(Data records)
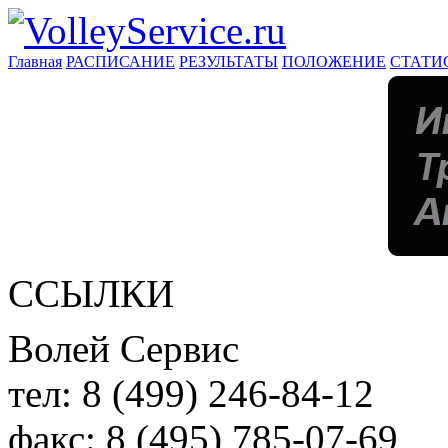
Главная
РАСПИСАНИЕ
РЕЗУЛЬТАТЫ
ПОЛОЖЕНИЕ
СТАТИ
ССЫЛКИ
Волей Сервис
тел:
8 (499) 246-84-12
факс:
8 (495) 785-07-69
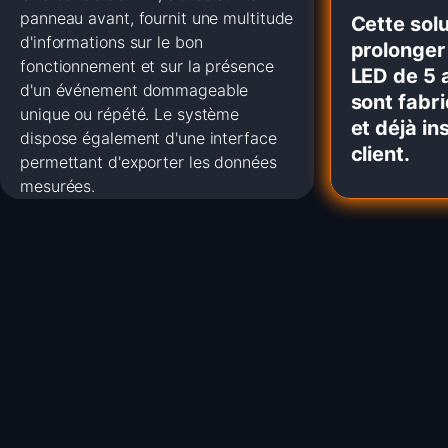
panneau avant, fournit une multitude
Cette sol
d'informations sur le bon
prolonger
fonctionnement et sur la présence
LED de 5 
d'un événement dommageable
sont fabri
unique ou répété. Le système
et déjà in
dispose également d'une interface
client.
permettant d'exporter les données
mesurées.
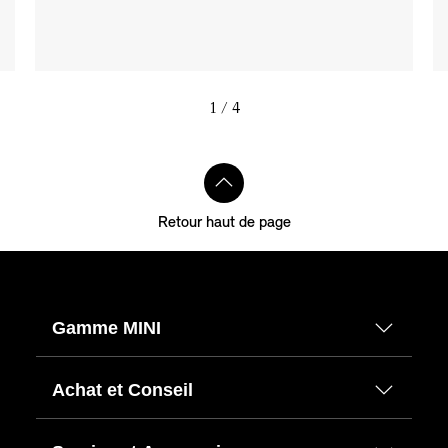
1
/ 4
Retour haut de page
Gamme MINI
Achat et Conseil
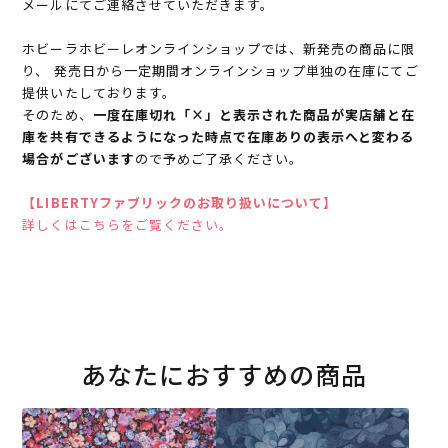
メールにてご連絡させていただきます。
ホビーラホビーレオンラインショップでは、新発売の商品に限
り、 発売日から一定期間オンラインショップ単独の在庫にてご
提供いたしております。
そのため、
一度在庫切れ「×」と表示された商品が実店舗と在
庫を共有できるようになった時点で在庫ありの表示へと変わる
場合がございます
ので予めご了承ください。
【LIBERTYファブリックのお取り扱いについて】
詳しくはこちらをご覧ください。
あなたにおすすめの商品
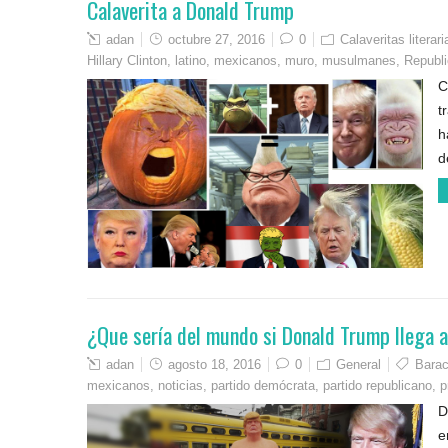
Calaverita a Donald Trump
adan
octubre 27, 2016
0
Calaveritas literari
Hillary Clinton
,
latino
,
mexicanos
,
muro
,
musulmanes
,
Republ
C
t
h
d
¿Que sería del mundo si Donald Trump llega a
adan
agosto 18, 2016
0
General
Bara
mexicanos
,
noticias
,
partido demócrata
,
partido republicano
,
p
D
e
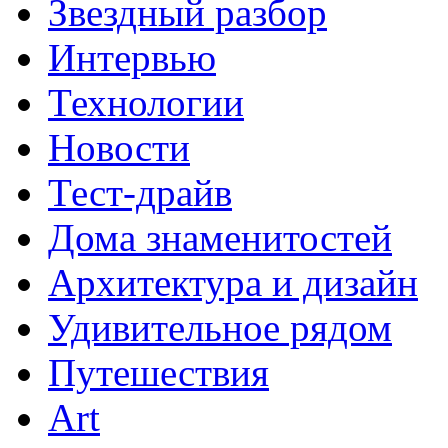
Звездный разбор
Интервью
Технологии
Новости
Тест-драйв
Дома знаменитостей
Архитектура и дизайн
Удивительное рядом
Путешествия
Art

■ **Task directions**: Check each line of the entries, and copy the ones that contain "Donald".

■ **Task solution**:
Calaverita a Donald Trump
¿Que sería del mundo si Donald Trump llega a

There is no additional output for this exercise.